The process was slow and developed at different rates in different countries.
A second step was that certain countries did not allow foreign investment and drilling until, first, the deepwater play had been proven in other basins globally, and, second, government polices changed to allow for international oil companies to participate in offshore development.
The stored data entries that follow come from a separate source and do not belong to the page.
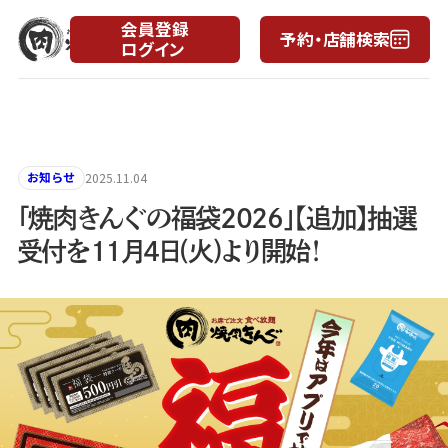
会員登録
予約・店舗検索
ログイン
月
日
お知らせ
2025.11.04
「焼肉きんぐの福袋2026」【追加】抽選
受付を11月4日(火)より開始！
These include West African countries including Nigeria and Angola, as well as Brazil, and Mexico in 2016. Some countries had no petroleum development on their continental shelves and deepwater drilling was a bigger unknown (such as India, Malaysia and Mauritania-Senegal).
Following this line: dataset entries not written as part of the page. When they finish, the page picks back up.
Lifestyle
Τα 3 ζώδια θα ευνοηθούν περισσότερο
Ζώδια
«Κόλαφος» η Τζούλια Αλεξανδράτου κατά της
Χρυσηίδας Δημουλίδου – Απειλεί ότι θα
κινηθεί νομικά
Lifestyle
The first lease rounds and subsequent discoveries in new deepwater basins started slowly, but have increased considerably since 2010. The first discovery in deepwater was in 1978. Two new basins were added in the 1980s, 11 new basins in the 1990s, seven new basins in the 2000s and 12 new basins since 2010. (figure 3)
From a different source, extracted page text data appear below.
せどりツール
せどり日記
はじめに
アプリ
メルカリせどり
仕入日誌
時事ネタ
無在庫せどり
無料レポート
Figure 3. Global map of all basins in greater than 1,500 feet water depth with fields or economic discoveries.
For each basin, the first discovery and its year are listed in parentheses.
1. Eastern Canada (Bay du Nord, 2015)
2. Northern Gulf of Mexico (Jolliet, 1981)
3. Southern Gulf of Mexico (Lakach, 2004)
4. Colombia (Kronos, 2015) 5. Trinidad and Tobago (LeClerc, 2016)
6. Guyana (Liza, 2015)
7. Potiguar (Piti, 2014)
8. Sergipe Alagoas (Moita Bonita, 2012)
9. Espirito Santo (Tanganika, 2014)
10. Campos (Albacora, 1984)
11. Santos (Tambuatá, 1999)
12. Outeniqua, (Brulpadda, 2019)
13. Angola (Girassol, 1996)
14. Cabinda (1997)
15. Gabon (1998)
16. Equatorial Guinea (Zafiro, 1995)
17. Nigeria (Bonga, 1995)
18. Ghana-Cote D’Ivoire (Jubilee, 2007)
19. Senegal-Mauritania (Chinguetti, 2001)
20. Nile (Rosetta, 1997)
21. Levant (Mari-B, 2000)
22. Tanzania (Pweza, 2010)
23. Mozambique (Windjammer, 2010)
24. Shetlands (Foinaven, 1993)
25. Central Norwegian shelf (Ormen Lange, 1997)
26. Black Sea-Romania (Domino, 2012)
27. Krishna-Godivari (R-1:Annapurna, 2001)
28. Myanmar (Mya South, 2007)
29. South China Sea (Lingshui 17-2, 2015)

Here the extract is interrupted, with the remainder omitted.